Czy w szpitalu powiatowym w Mielcu może zabraknąć lekarzy? Kilka dni temu większość z nich złożyła pisemne wypowiedzenia z pracy. Mielecki szpital to druga co wielkości w podkarpackiem placówka służby zdrowia, znajduje się w nim ponad 400 łóżek. Wczoraj lekarze w sprawie szpitala mieli rozmawiać ze starostą powiatowym.
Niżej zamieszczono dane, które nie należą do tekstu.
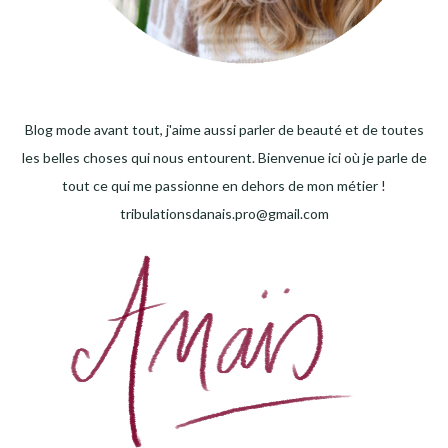
Blog mode avant tout, j'aime aussi parler de beauté et de toutes
les belles choses qui nous entourent. Bienvenue ici où je parle de
tout ce qui me passionne en dehors de mon métier !
tribulationsdanais.pro@gmail.com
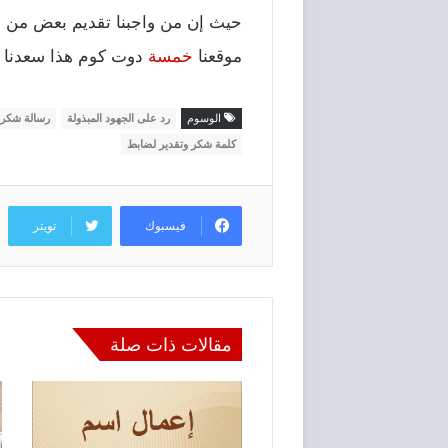
حيث إن من واجبنا تقديم بعض من عب
موقعنا
خمسة
دوت كوم هذا سعدنا ب
الوسوم
رد على الجهود المبذولة
رسالة شكر ع
كلمة شكر وتقدير لضابط
فيسبوك
تويتر
مقالات ذات صلة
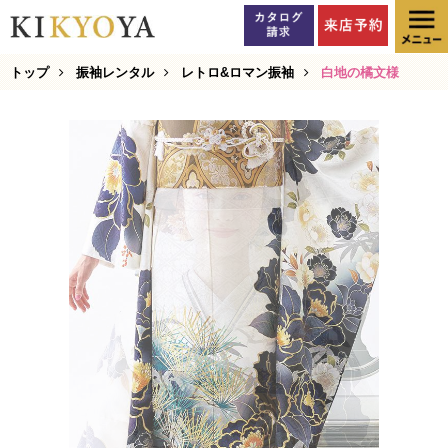
トップ
振袖レンタル
レトロ&ロマン振袖
白地の橘文様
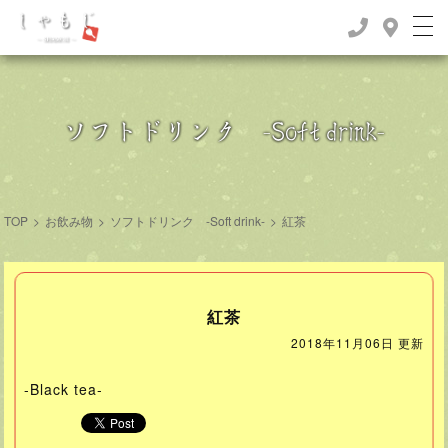
ソフトドリンク -Soft drink-
TOP
>
お飲み物
>
ソフトドリンク -Soft drink-
>
紅茶
紅茶
2018年11月06日 更新
-Black tea-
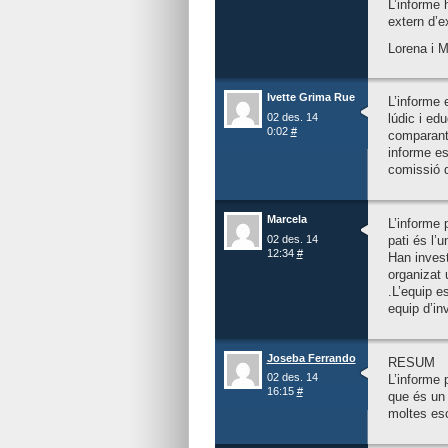
L’informe 
extern d’e
Lorena i M
Ivette Grima Rue
L’informe 
02 des. 14
lúdic i ed
0:02
#
comparant 
informe es
comissió d
Marcela
L’informe 
02 des. 14
pati és l’u
12:34
#
Han invest
organizat 
.L’equip e
equip d’in
Joseba Ferrando
RESUM
02 des. 14
L’informe 
16:15
#
que és un 
moltes esc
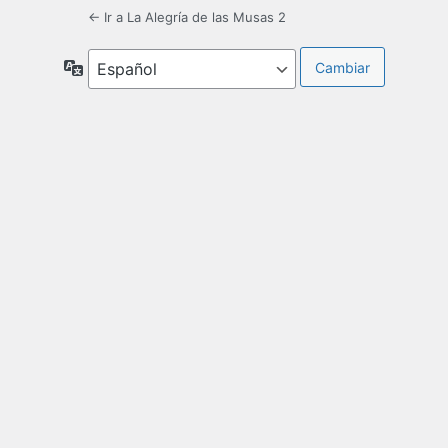
← Ir a La Alegría de las Musas 2
Idioma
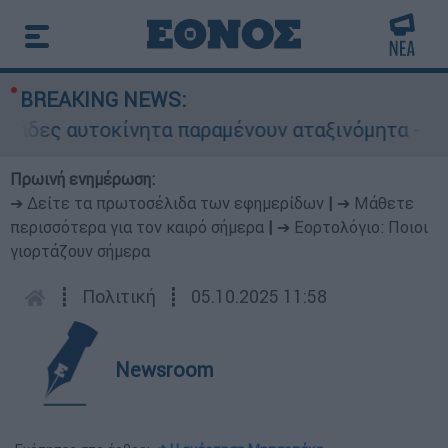
BREAKING NEWS:
οκίνητα παραμένουν αταξινόμητα - Λύση αναζητά
Πρωινή ενημέρωση:
➔ Δείτε τα πρωτοσέλιδα των εφημερίδων
|
➔ Μάθετε
περισσότερα για τον καιρό σήμερα
|
➔ Εορτολόγιο: Ποιοι
γιορτάζουν σήμερα
┋
Πολιτική
┋
05.10.2025 11:58
Newsroom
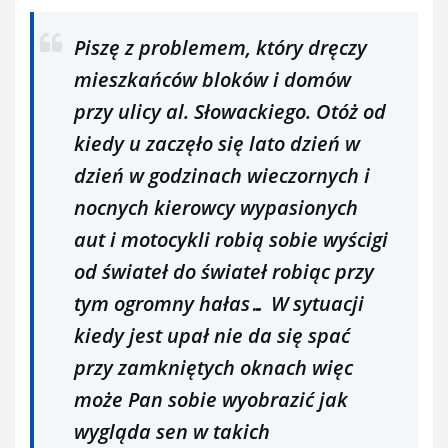
Piszę z problemem, który dręczy
mieszkańców bloków i domów
przy ulicy al. Słowackiego. Otóż od
kiedy u zaczęło się lato dzień w
dzień w godzinach wieczornych i
nocnych kierowcy wypasionych
aut i motocykli robią sobie wyścigi
od świateł do świateł robiąc przy
tym ogromny hałas… W sytuacji
kiedy jest upał nie da się spać
przy zamkniętych oknach więc
może Pan sobie wyobrazić jak
wygląda sen w takich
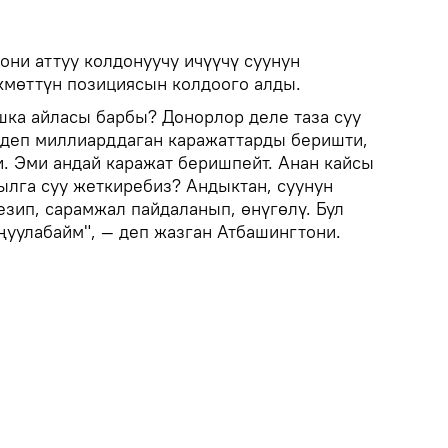
они аттуу колдонуучу ичүүчү суунун
кмөттүн позициясын колдоого алды.
ка айласы барбы? Донорлор деле таза суу
 деп миллиарддаган каражаттарды беришти,
. Эми андай каражат беришпейт. Анан кайсы
ылга суу жеткиребиз? Андыктан, суунун
езип, сарамжал пайдаланып, өнүгөлү. Бул
ңуулабайм", — деп жазган Атбашингтони.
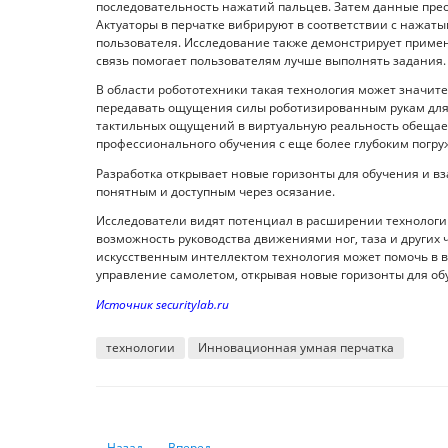
последовательность нажатий пальцев. Затем данные прео
Актуаторы в перчатке вибрируют в соответствии с нажат
пользователя. Исследование также демонстрирует примене
связь помогает пользователям лучше выполнять задания.
В области робототехники такая технология может значит
передавать ощущения силы роботизированным рукам для 
тактильных ощущений в виртуальную реальность обещает
профессионального обучения с еще более глубоким погр
Разработка открывает новые горизонты для обучения и в
понятным и доступным через осязание.
Исследователи видят потенциал в расширении технологии
возможность руководства движениями ног, таза и других 
искусственным интеллектом технология может помочь в в
управление самолетом, открывая новые горизонты для о
Источник securitylab.ru
технологии
Инновационная умная перчатка
Предыдущий: Инновационные технологии в кибербезопа
Следующий: Как зарабатывать с помощью ИИ и
Назад
Вперед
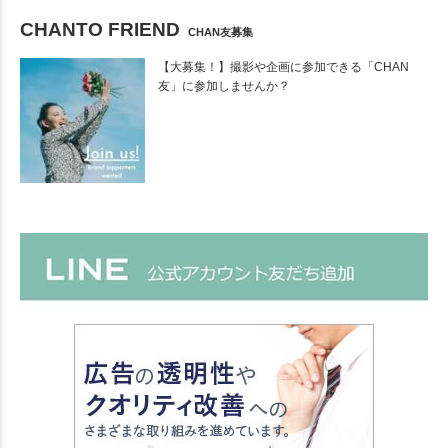
CHANTO FRIEND
CHAN友募集
【大募集！】撮影や企画に参加できる「CHAN
友」に参加しませんか？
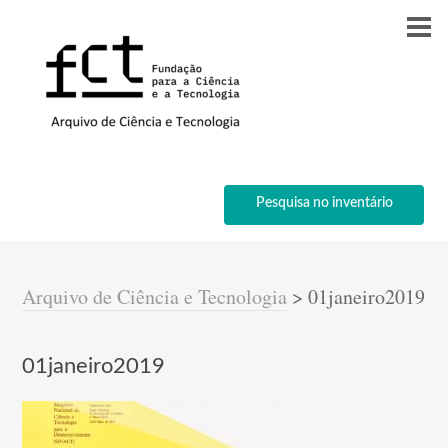
Pesquisa no inventário
Arquivo de Ciência e Tecnologia
>
01janeiro2019
01janeiro2019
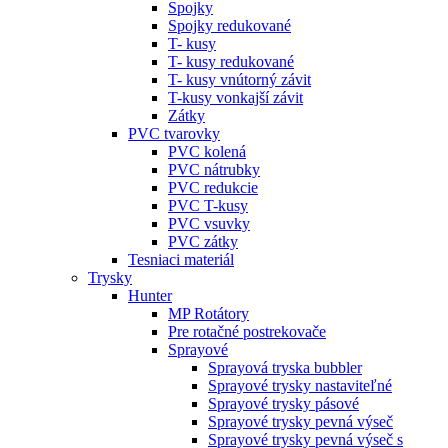
Spojky
Spojky redukované
T- kusy
T- kusy redukované
T- kusy vnútorný závit
T-kusy vonkajší závit
Zátky
PVC tvarovky
PVC kolená
PVC nátrubky
PVC redukcie
PVC T-kusy
PVC vsuvky
PVC zátky
Tesniaci materiál
Trysky
Hunter
MP Rotátory
Pre rotačné postrekovače
Sprayové
Sprayová tryska bubbler
Sprayové trysky nastaviteľné
Sprayové trysky pásové
Sprayové trysky pevná výseč
Sprayové trysky pevná výseč s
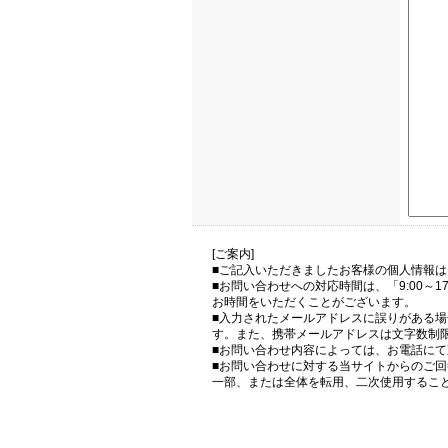
[ご案内]
■ご記入いただきましたお客様の個人情報
■お問い合わせへの対応時間は、「9:00～
お時間をいただくことがございます。
■入力されたメールアドレスに誤りがある
す。また、携帯メールアドレスは文字数制
■お問い合わせ内容によっては、お電話に
■お問い合わせに対する当サイトからのご
一部、または全体を転用、二次使用するこ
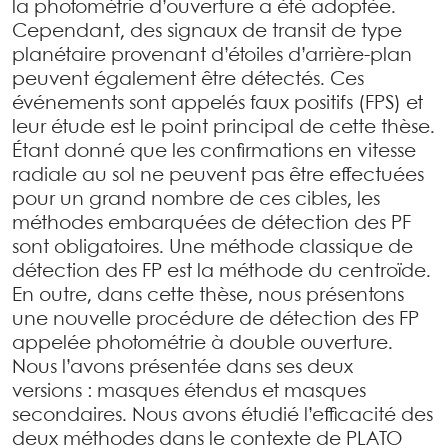
la photométrie d’ouverture a été adoptée.
Cependant, des signaux de transit de type
planétaire provenant d’étoiles d’arrière-plan
peuvent également être détectés. Ces
événements sont appelés faux positifs (FPS) et
leur étude est le point principal de cette thèse.
Étant donné que les confirmations en vitesse
radiale au sol ne peuvent pas être effectuées
pour un grand nombre de ces cibles, les
méthodes embarquées de détection des PF
sont obligatoires. Une méthode classique de
détection des FP est la méthode du centroïde.
En outre, dans cette thèse, nous présentons
une nouvelle procédure de détection des FP
appelée photométrie à double ouverture.
Nous l’avons présentée dans ses deux
versions : masques étendus et masques
secondaires. Nous avons étudié l’efficacité des
deux méthodes dans le contexte de PLATO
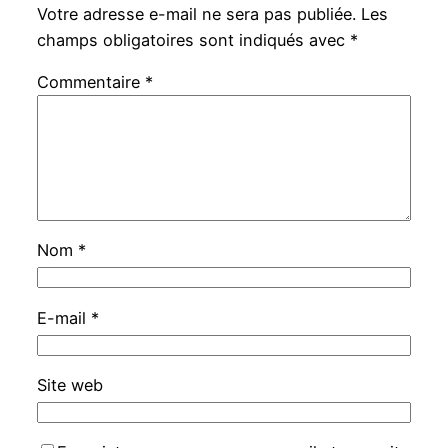
Votre adresse e-mail ne sera pas publiée.
Les
champs obligatoires sont indiqués avec
*
Commentaire
*
Nom
*
E-mail
*
Site web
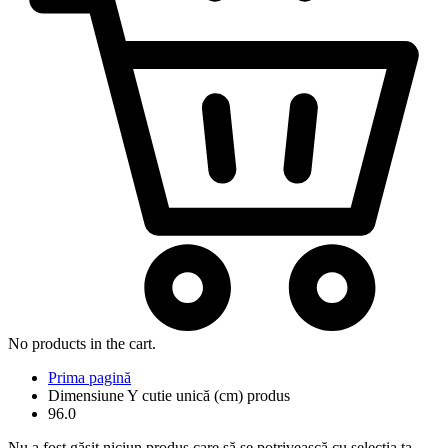
No products in the cart.
Prima pagină
Dimensiune Y cutie unică (cm) produs
96.0
Nu a fost găsit niciun produs care să se potrivească cu selecția ta.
Niedawno szpital został odnowiony. Innego szpitala w tym mieście nie ma. Najbliższe znajdują się kilkadziesiąt kilometrów od Mielca. Dlaczego lekarze złożyli wymówienia? Jak powiedział anestezjolog Zbigniew Bober tutejsi lekarze mają tylko jeden postulat: "Głównym i w zasadzie jedynym postulatem naszym jest usunięcie pana dyrektora Kocuja". Chodzi o dyrektora miejscowego Zakładu Opieki Zdrowotnej i ten postulat popierają prawie wszyscy lekarze z mieleckiego szpitala. Złożyli oni 88 wypowiedzeń z pracy na 110 pracowników tego ZOZ-u. Jak wyjaśniał chirurg Bogumił Grabowski lekarze chcą ustąpienia dyrektora z kilku powodów: "Zabierał co mógł: premie, redukował dyżury, zatrzymał trzynastą pensję. Tych zarządzeń było bardzo wiele. Żadne nie było z nami konsultowane. Wszystkie dążyły do zastraszenia". A w takiej atmosferze jak powiedzieli lekarze nie mogą pracować. Dyrektor ZOZ-u nie chciał wczoraj rozmawiać z reporterem RMF FM. Powiedział tylko, że wymówienia zostały przez niego przyjęte.